Whenever a line in the records below contains "pública", pick it out.

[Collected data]
Start of Block

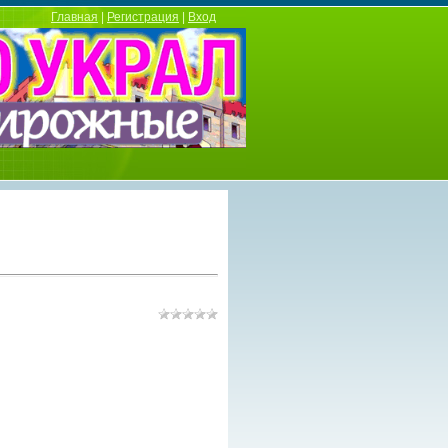
Главная
|
Регистрация
|
Вход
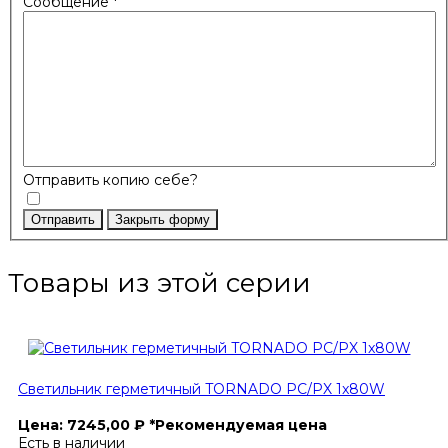
Сообщение
*
Отправить копию себе?
Отправить
Закрыть форму
Товары из этой серии
Светильник герметичный TORNADO PC/PX 1x80W
Цена:
7245,00
₽
*Рекомендуемая цена
Есть в наличии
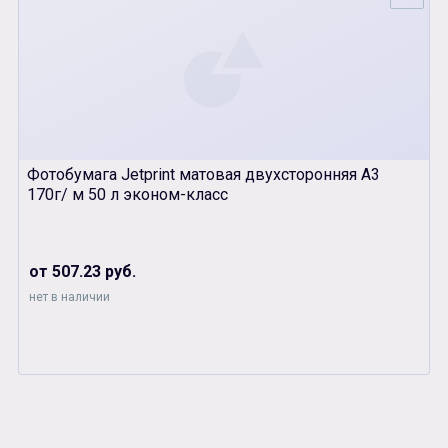
Фотобумага Jetprint матовая двухсторонняя А3
170г/ м 50 л эконом-класс
от 507.23 руб.
нет в наличии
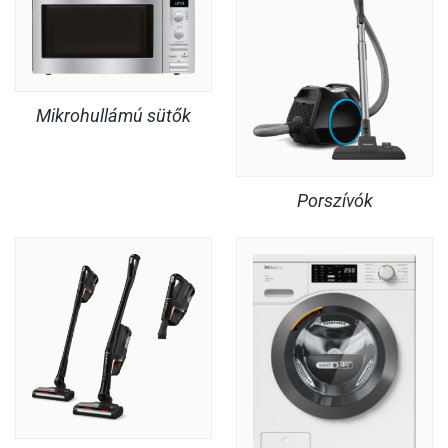
Mikrohullámú sütők
Porszívók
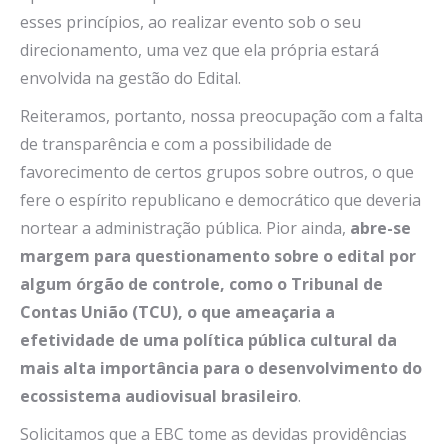
esses princípios, ao realizar evento sob o seu
direcionamento, uma vez que ela própria estará
envolvida na gestão do Edital.
Reiteramos, portanto, nossa preocupação com a falta
de transparência e com a possibilidade de
favorecimento de certos grupos sobre outros, o que
fere o espírito republicano e democrático que deveria
nortear a administração pública. Pior ainda,
abre-se
margem para questionamento sobre o edital por
algum órgão de controle, como o Tribunal de
Contas União (TCU), o que ameaçaria a
efetividade de uma política pública cultural da
mais alta importância para o desenvolvimento do
ecossistema audiovisual brasileiro
.
Solicitamos que a EBC tome as devidas providências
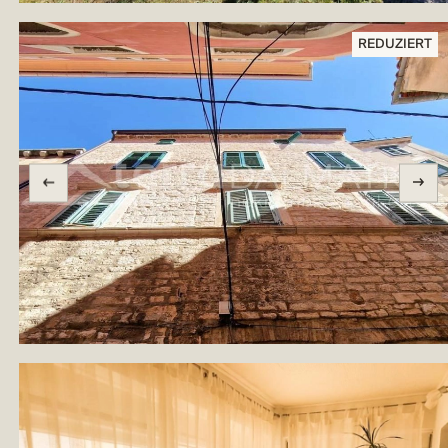
REDUZIERT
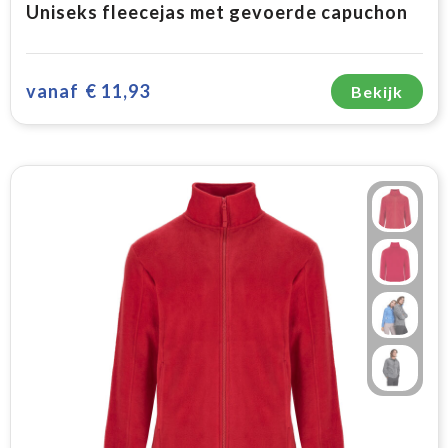
Uniseks fleecejas met gevoerde capuchon
vanaf
€ 11,93
Bekijk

End of Block

[The answer]
nortear a administração pública. Pior ainda,
efetividade de uma política pública cultural da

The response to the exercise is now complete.